サーバー屋さんに、ほとんど赤字をかぶるような感じでやって頂いているんで。『2ちゃんねる』自体の運営っていうのは、サーバー維持費とは切り離されているんです。で、切り離された残りの部分に関しては、広告収入とか、多少お金が回ってるとこがあるんで、そこの管理やってますけど。でも本来は、サーバーも含めると相当な赤字なんです。回線使用料が。いま、ちょっとサーバーのアクセス数が多すぎて困っているんですよ。〔同、257〜258ページ〕
 
 サーバー業者は、なぜ「赤字をかぶる」のか。
 「赤字をかぶる」代わりに、業者の広告を『2ちゃんねる』に載せてもらっているのである。バーター取引なのである。
 
 
(注4)
 
 西村ひろゆき氏は言う。
 
西村 たぶん「2ちゃんねる」の運営の一番難しいところで、僕がたまたま運が良くて越えられたものがあるとしたら、サーバーの運営工学だって言ってんですよ。その能力が他の人には欠けていたっていう。
−−サーバーの運営って、そんなに難しいんですか?
西村 いや。技術的な問題じゃなくて政治的な話で。潰れそうになったときに、その潰れる前に他のサーバー屋さんとちゃんと契約して移行もしているかっていう。べつに技術どうこうは関係なく。単に潰れそうになったときにいかにこう、潰れないようにこう、交渉を引き延ばして、引き延ばしているあいだに新しいサーバーと契約して、こう移転をするかという。

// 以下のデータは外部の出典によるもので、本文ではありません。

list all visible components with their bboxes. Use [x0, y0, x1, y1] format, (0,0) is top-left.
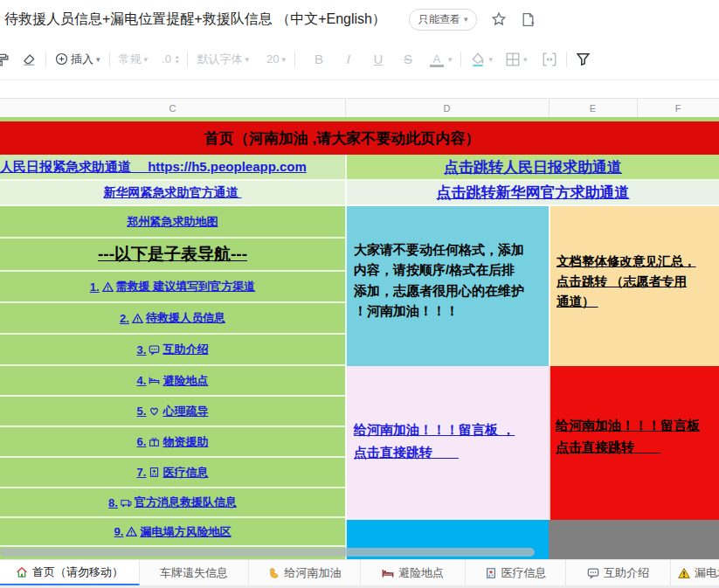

−−具体的にはどうやっていたんですか? 秘訣とかあったの?
西村 いや。普通に電話する(笑)。今まで使ったサーバーは四社、五社。五社使って。で、四社は全部喧嘩別れ。
−−なんで喧嘩になっちゃったの?
西村 転送量が多いので。〔同、119〜120ページ〕
 
 
(注5)
 
 西村ひろゆき氏は月間のコストについて次のように言う。
 
たぶん、三百万、四百万ぐらいですかね。昔は百万ぐらいだったんですけど、いまアクセスが増えちゃって。黒三角付きの三百万ぐらいでしょうか。〔同、276ページ〕
 
 これは、約二年前の話である。現在は、コストがもっと増えているはずである。仮に、八百万円としよう。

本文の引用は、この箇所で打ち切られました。